=== Section Start ===
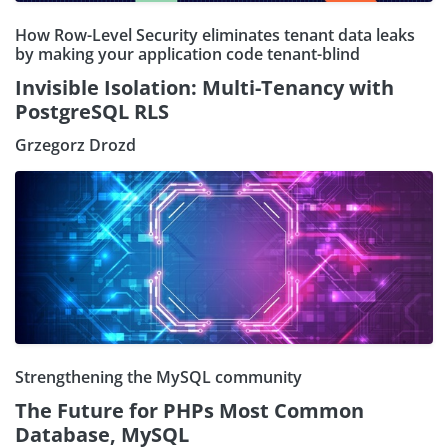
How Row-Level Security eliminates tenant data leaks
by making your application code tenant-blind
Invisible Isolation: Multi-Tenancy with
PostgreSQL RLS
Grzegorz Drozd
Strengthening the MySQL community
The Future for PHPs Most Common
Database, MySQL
=== Section End ===
=== Section Start ===
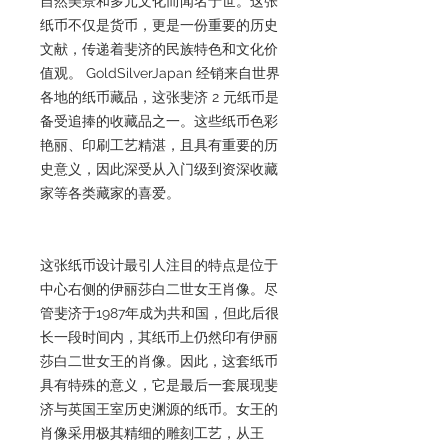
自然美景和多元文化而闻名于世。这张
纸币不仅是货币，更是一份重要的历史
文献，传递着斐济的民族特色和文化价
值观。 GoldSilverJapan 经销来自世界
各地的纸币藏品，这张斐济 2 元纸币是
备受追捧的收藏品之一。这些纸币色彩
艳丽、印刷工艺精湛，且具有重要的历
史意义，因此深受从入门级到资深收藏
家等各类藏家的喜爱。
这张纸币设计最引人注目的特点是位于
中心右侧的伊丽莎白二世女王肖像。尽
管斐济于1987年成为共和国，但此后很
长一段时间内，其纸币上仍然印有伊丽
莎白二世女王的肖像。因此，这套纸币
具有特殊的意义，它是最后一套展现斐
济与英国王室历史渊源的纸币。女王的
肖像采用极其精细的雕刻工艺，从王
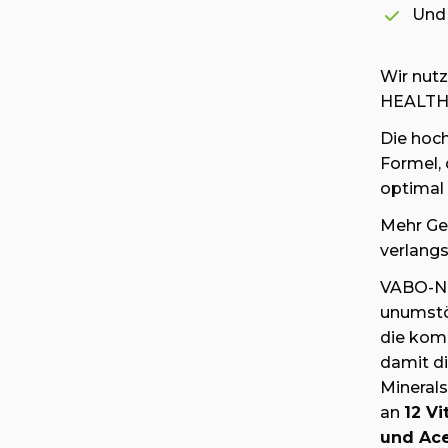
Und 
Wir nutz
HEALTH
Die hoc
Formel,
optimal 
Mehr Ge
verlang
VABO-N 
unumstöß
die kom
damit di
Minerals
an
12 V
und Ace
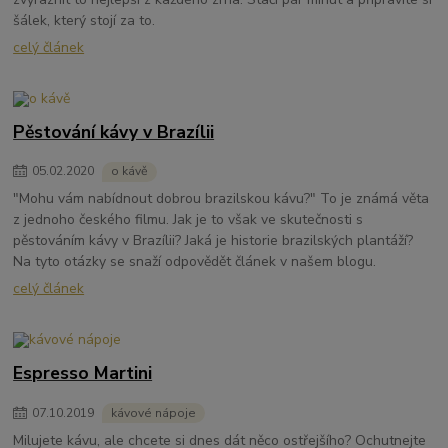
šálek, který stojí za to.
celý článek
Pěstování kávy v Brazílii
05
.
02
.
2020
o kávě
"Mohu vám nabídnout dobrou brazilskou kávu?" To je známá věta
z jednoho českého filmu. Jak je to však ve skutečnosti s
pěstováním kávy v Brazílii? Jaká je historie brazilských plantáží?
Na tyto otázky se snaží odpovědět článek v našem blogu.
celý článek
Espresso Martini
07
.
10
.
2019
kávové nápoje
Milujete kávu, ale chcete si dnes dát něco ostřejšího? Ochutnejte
=== Section End ===
=== Section Start ===
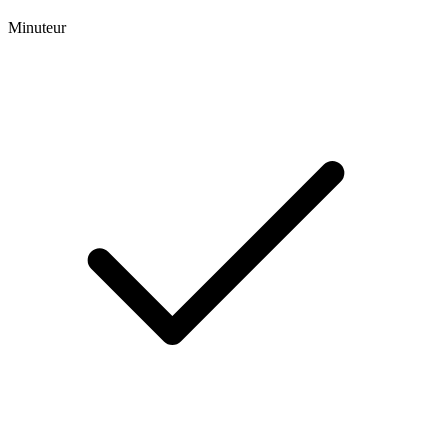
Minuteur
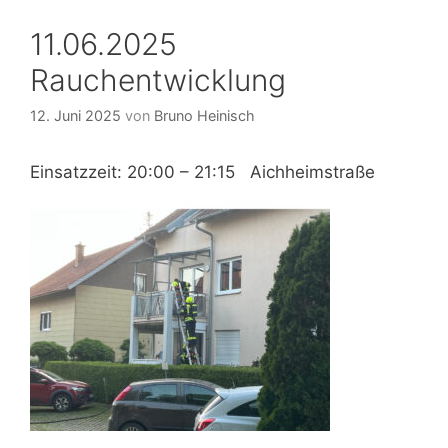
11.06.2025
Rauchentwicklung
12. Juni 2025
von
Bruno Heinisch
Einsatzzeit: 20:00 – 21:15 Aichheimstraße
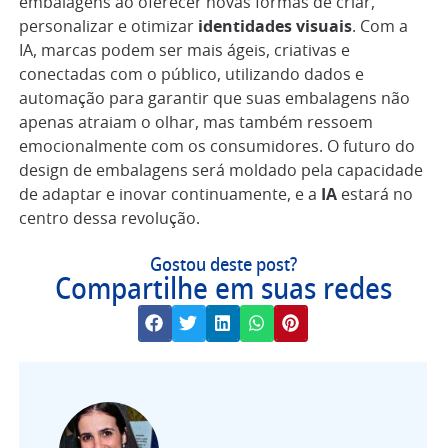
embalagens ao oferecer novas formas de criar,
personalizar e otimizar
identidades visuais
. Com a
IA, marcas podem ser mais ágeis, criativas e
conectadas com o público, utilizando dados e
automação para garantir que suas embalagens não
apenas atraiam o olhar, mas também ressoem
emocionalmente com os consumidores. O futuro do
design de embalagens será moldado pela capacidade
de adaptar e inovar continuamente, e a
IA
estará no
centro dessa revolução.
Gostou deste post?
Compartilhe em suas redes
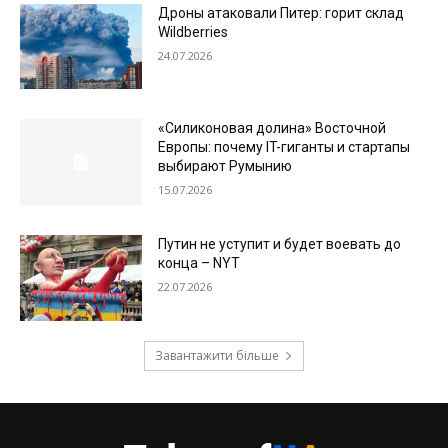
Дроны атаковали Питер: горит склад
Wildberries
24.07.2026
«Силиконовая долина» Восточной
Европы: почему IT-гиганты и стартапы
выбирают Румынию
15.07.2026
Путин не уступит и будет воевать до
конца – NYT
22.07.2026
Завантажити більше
=== Section End ===
▶ [Activity]: Go line by line through the data and copy any that contain "kávy".

▶ [Written solution]:
Pěstování kávy v Brazílii
pěstováním kávy v Brazílii? Jaká je historie brazilských plantáží?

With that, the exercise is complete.